### Assigned task
Count the lines of data below that include "meet". Provide only the number.

### Saved entries

┌────────

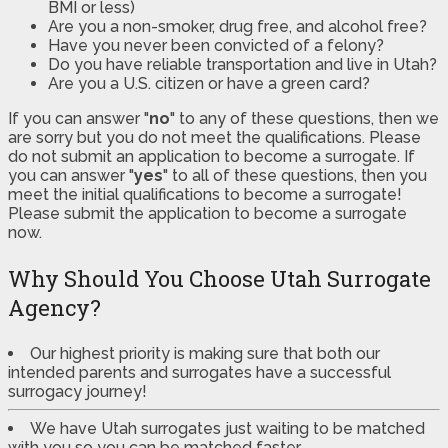
BMI or less)
Are you a non-smoker, drug free, and alcohol free?
Have you never been convicted of a felony?
Do you have reliable transportation and live in Utah?
Are you a U.S. citizen or have a green card?
If you can answer "
no
" to any of these questions, then we
are sorry but you do not meet the qualifications. Please
do not submit an application to become a surrogate. If
you can answer "
yes
" to all of these questions, then you
meet the initial qualifications to become a surrogate!
Please submit the application to become a surrogate
now.
Why Should You Choose Utah Surrogate
Agency?
Our highest priority is making sure that both our
intended parents and surrogates have a successful
surrogacy journey!
We have Utah surrogates just waiting to be matched
with you so you can be matched faster.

└────────

### Answer section
2